Será possível olhar para qualquer elemento da espécie
humana sem, à primeira vista, classificá-lo de acordo com o gênero (homem ou
mulher)?
Quantas bocas não seriam alimentadas se conseguíssemos,
de uma vez por todas, adquirir a propriedade de um golpe de vista sem
resquícios classificatórios de gênero nenhum?
Quantos rebentos deixariam de ficar privados do leite
produzido pelo seio materno se arrebentássemos, um por um, com os pensamentos
que depõem contra o outro? Mesmo o seio cancerígeno escaparia da mastectomia
enquanto fosse livre da dicotomia.
A doença resulta de um disciplinado treinamento que dá
vida às criações da mente em detrimento às ‘creações’ do peito.

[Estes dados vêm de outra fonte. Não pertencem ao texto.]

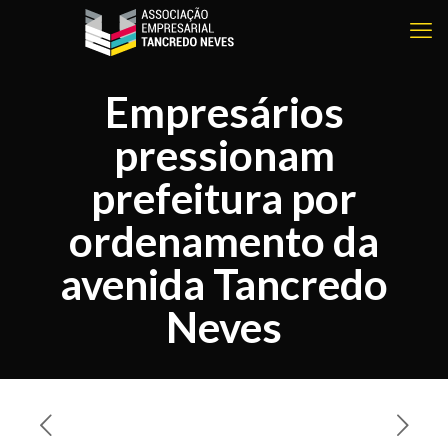
Empresários
pressionam
prefeitura por
ordenamento da
avenida Tancredo
Neves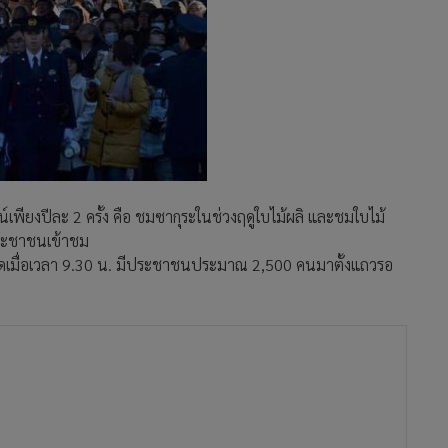
พียงปีละ 2 ครั้ง คือ ชมซากุระในช่วงฤดูใบไม้ผลิ และชมใบไม้
้ประชาชนเข้าชม
ะเปิดเมื่อเวลา 9.30 น. มีประชาชนประมาณ 2,500 คนมาตั้งแถวรอ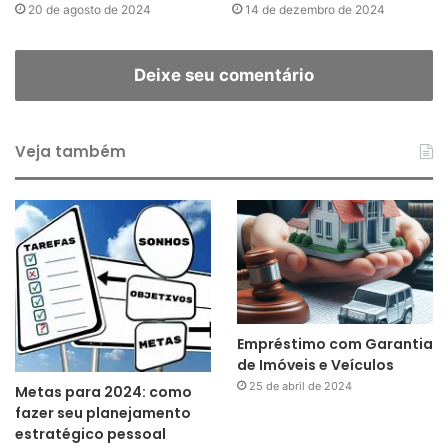
20 de agosto de 2024
14 de dezembro de 2024
Deixe seu comentário
Veja também
Empréstimo com Garantia
de Imóveis e Veículos
25 de abril de 2024
Metas para 2024: como
fazer seu planejamento
estratégico pessoal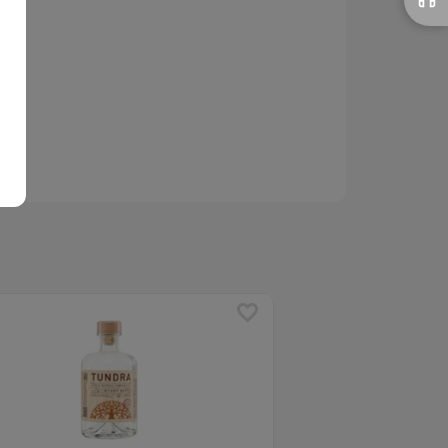
я
ХИТ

Quando treinamos a aptidão, própria da natureza humana,
em irradiar do peito poderosas emanações gentis e simpáticas, comprovamos o
quanto a mente nos mantém detidos, devido ao acintoso treinamento dedicado tão
somente a ela no decorrer de nossa formação escolar.
Se o treinamento fortalece, também enrijece; enquanto a
falta de treinamento, atrofia.
Mentes enrijecidas e corações atrofiados tem sido a ‘ordem
do dia’ durante séculos, séculos de desordem e de poucos relatos de períodos
pacíficos.
A quais treinamentos deveríamos submeter esta mente
enrijecida a fim de transformá-la, como muito bem disse o confrade Nelson, em fiel servidora de um simples coração... de um coração simples?
Nas minhas aulas de teatro, a diretora Berta Zemel (jamais
esquecida por quem a viu atuando como atriz ao menos uma vez) tinha o hábito de
dizer, referindo-se à aprendizagem fundamental para quem pretendia exercer a
arte como ofício:
— O
verdadeiro artista galopa - em pé - sobre dois cavalos. Um, representa a razão; o
outro, a intuição.
Claro que este ensinamento pode ser ampliado. O cavalo da
razão, sobre o qual um dos pés estaria firmado, seria a mente; enquanto sobre o
outro cavalo, o da intuição, onde o outro pé se firmaria, seria o coração. Se na condução destes dois cavalos faltasse vigor ou
equilíbrio, deixando um ultrapassar ao outro, o tombo seria inevitável.
Quem viu Berta Zemel atuando nos palcos pode afirmar que
ela exercia a excelência deste ensinamento com majestade. Foi através dos
ensinamentos dela, desta mulher magistral – que quando questionada quanto à sua
nacionalidade ou religião dizia-se uma cidadã do mundo – que eu tive a minha
primeira experiência visceral de viver um personagem, de me transportar
apaixonadamente para a vivência do universo que é o outro ser humano, de
transubstanciar em vida um punhado de falas escritas por um dramaturgo através
da voz, dos gestos e da presença.
Quando apreendemos Vida desta dimensão sacerdotal, ainda
que por um breve lapso de tempo, este minúsculo ‘grão de mostarda’ entronizado
no peito operará como lêvedo, fermentando toda massa dos componentes
constituintes de nossa natureza real.
Pouco importa se cedo ou tarde, o maná há de vir, há de
vir em abundância...
E tanto o homem como a mulher poderão ser celebrados
enquanto partes de uma mesma natureza humana.